Pronunciare la parola amore è imbarazzante. La lingua si ferma, come stanca di fare un percorso noto, che troppe volte è stato fatto e ormai non vuole più rifare. Come un suono troppo conosciuto. Come le cantilene che si pronunciano senza badare al significato. O come le preghiere che possiedono spesso una sacralità che perde ogni contenuto e diviene solo ritualità. C'è un momento, però, in cui una parola insalivata da troppe bocche, manovrata e slabbrata da troppe mani incaute, diventa immacolata. E non si capisce bene il motivo, non si potrebbe ripercorrere al contrario la strada per poterlo rifare. Accade e basta.

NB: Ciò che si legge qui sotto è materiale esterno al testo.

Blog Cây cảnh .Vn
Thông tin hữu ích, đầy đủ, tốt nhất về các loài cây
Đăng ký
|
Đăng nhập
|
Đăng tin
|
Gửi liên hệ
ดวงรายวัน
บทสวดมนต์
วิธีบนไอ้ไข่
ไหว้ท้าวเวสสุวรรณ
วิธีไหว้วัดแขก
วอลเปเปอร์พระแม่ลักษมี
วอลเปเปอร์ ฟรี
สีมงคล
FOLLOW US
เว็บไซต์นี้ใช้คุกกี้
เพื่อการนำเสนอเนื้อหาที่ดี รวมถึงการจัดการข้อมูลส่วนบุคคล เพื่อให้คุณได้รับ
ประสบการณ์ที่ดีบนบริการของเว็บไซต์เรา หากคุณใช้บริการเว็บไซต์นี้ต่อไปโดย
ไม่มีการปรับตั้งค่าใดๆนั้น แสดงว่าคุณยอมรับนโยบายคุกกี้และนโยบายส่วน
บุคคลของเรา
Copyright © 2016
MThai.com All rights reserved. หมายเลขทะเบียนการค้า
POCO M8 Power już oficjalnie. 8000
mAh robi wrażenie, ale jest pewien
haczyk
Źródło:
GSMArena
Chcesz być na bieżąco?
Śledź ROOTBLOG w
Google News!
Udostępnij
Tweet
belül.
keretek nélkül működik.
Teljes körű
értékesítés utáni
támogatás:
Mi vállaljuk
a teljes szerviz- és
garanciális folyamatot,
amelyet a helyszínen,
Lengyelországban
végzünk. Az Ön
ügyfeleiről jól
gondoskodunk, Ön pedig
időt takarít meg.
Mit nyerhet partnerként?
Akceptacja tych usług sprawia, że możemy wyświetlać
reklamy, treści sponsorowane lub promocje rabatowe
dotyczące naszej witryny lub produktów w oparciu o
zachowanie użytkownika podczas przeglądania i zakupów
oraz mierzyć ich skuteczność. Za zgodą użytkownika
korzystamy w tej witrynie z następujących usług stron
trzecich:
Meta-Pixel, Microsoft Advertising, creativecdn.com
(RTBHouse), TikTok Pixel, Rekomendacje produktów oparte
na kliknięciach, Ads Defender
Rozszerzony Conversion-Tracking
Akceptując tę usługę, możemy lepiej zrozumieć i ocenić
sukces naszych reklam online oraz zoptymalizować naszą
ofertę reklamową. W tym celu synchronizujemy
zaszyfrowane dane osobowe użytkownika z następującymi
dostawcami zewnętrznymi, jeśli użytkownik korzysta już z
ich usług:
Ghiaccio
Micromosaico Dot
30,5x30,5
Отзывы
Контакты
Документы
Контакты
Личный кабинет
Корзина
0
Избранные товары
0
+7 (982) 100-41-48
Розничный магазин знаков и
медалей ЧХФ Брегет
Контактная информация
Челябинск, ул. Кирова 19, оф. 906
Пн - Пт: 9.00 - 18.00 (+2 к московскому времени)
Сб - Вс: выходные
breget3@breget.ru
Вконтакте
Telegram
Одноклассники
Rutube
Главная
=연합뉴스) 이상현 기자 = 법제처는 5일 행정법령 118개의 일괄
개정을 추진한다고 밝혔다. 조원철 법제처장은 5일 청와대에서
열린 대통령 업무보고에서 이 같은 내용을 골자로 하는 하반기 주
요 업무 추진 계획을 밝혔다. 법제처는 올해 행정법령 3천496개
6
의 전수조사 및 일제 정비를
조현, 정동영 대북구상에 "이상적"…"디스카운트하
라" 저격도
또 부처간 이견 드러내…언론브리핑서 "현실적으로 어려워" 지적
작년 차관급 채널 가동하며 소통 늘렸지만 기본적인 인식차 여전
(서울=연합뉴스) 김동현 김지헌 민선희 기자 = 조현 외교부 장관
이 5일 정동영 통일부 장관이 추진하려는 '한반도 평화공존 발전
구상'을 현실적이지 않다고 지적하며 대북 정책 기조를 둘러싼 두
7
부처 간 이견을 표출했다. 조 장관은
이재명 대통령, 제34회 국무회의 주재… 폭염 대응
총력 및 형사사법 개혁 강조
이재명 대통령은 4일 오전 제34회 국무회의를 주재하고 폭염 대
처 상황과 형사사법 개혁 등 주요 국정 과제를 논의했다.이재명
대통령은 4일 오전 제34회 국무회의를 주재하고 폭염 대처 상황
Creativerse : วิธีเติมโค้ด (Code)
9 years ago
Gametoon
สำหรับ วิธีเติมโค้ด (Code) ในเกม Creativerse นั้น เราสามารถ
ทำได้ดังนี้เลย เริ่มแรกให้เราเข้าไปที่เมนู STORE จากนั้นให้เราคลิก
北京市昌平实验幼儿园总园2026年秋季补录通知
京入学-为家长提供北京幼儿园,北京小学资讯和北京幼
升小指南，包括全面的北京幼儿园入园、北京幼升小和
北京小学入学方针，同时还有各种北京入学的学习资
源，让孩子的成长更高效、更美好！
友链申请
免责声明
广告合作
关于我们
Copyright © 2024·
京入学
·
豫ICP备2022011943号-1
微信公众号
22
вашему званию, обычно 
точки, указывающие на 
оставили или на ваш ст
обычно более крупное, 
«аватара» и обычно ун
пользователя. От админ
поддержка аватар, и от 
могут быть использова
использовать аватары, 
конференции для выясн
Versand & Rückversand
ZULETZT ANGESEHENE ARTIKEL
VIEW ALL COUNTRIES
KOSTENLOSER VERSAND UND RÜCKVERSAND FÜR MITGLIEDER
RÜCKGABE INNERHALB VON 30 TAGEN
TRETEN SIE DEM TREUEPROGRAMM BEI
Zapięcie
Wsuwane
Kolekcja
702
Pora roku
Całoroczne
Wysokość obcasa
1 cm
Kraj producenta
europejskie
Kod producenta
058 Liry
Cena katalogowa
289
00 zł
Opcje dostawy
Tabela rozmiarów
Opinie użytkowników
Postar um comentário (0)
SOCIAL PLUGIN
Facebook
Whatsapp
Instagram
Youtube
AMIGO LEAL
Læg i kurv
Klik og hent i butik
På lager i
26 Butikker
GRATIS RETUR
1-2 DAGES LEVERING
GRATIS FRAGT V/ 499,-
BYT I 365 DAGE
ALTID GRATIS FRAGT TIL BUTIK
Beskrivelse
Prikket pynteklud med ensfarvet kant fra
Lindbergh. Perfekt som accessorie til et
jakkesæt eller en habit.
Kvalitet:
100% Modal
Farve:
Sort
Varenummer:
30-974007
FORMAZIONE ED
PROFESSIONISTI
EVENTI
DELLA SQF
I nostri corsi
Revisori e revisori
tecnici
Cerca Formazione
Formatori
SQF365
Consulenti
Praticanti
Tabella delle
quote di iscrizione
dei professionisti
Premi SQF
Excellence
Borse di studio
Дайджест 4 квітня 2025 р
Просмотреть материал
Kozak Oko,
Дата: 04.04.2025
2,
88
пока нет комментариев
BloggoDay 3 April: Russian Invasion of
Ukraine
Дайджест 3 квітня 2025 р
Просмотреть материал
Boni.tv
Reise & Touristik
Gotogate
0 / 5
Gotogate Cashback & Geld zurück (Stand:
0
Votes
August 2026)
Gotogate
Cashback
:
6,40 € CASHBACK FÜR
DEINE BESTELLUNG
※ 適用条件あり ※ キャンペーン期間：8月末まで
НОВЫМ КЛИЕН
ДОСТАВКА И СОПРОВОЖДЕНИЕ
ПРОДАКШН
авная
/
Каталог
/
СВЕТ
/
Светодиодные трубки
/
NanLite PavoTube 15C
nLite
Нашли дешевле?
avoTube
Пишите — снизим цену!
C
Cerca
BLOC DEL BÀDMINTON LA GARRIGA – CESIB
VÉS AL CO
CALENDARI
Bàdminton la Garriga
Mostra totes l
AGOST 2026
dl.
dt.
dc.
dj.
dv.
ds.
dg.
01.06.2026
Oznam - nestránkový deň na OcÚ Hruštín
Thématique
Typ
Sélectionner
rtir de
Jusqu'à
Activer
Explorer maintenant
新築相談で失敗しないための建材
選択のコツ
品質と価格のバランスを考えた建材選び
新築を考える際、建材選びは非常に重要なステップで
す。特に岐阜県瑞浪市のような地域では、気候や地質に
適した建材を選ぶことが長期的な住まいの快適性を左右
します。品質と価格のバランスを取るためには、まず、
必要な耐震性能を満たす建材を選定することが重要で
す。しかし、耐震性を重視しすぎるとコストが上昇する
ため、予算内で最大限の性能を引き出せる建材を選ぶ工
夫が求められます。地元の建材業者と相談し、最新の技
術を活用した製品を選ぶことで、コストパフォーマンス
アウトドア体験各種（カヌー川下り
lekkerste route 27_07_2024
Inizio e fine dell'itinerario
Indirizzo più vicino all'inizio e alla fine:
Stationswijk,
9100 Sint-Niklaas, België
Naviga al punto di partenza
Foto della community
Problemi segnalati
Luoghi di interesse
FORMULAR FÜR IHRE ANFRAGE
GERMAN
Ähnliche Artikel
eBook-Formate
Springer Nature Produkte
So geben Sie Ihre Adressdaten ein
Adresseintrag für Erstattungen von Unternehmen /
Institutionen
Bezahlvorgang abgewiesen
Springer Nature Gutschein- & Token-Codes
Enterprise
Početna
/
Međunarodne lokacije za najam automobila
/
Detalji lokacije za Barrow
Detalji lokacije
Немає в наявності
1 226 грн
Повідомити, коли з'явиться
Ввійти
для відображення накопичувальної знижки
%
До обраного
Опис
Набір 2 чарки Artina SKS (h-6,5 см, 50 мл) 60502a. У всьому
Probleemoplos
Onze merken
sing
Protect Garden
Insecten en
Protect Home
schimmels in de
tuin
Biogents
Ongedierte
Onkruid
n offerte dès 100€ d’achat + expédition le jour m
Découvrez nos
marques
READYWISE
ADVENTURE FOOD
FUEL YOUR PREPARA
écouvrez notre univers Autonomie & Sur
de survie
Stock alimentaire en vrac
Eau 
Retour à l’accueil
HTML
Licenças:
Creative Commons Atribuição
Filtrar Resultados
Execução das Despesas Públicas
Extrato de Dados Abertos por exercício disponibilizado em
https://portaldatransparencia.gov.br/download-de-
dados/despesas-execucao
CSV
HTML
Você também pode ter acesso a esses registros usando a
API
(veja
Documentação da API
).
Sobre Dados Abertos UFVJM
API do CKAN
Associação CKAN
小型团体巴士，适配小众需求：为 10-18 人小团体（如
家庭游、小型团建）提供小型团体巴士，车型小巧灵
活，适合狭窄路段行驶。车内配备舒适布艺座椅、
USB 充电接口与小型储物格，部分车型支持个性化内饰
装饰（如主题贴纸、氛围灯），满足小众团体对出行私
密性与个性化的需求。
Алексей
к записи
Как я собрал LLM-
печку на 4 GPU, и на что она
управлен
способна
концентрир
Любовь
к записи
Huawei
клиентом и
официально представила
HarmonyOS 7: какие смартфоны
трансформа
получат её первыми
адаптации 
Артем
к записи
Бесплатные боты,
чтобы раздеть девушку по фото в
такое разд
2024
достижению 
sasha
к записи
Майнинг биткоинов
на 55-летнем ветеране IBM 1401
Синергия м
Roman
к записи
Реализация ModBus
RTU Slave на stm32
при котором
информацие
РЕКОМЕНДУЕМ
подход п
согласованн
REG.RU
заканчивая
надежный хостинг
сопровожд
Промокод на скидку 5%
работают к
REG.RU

Roberto Saviano, Il contrario della morte (in Sei fuori posto).

Se ora smettessi di scrivere, sarebbe il terzo post consecutivo "non originale", tipo album dove la proba fanciulla ottocentesca raccoglie quelle frasi che dovrebbero indirizzarla e sostenerla sulla retta via della bontà. In realtà, penso che se fossi una fanciulla ottocentesca (sul proba non mi pronuncio) il mio album sarebbe fornitissimo di frasi d'autore da citare con charme (o pedanteria), però, ecco, a me piace ricordare parole, poesie e canzoni che mi hanno colpito, ma anche rifletterci su. Sull'articolo di Fava di sabato (che, fra doppie parentesi, mi ha salvato da una coda chilometrica dal panettiere) non c'era bisogno che aggiungessi altro: mi ha catturato ed emozionato, l'ho postato perché arrivasse al maggior numero possibile di persone (l'ho postato anche su facebook, ma con scarsi risultati - io però, intanto, ci ho provato); la citazione dal personaggio di John Keating ne L'attimo Fuggente (ma diciamo pure Dead Poets Society, che è meno oraziano, ma anche meno melodrammatico) è una di quelle frasi che mi ha colpito quando ero ancora una bambina (e forse devo a frasi come quella - e film, e libri - questa pervicacia verso "le cose inutili": le tante belle cose della letteratura, che però, figlia mia, non portano in tavola il pane...), insomma, per me non c'è bisogno che la commenti è una di quelle cose che si rovinano se ne parli.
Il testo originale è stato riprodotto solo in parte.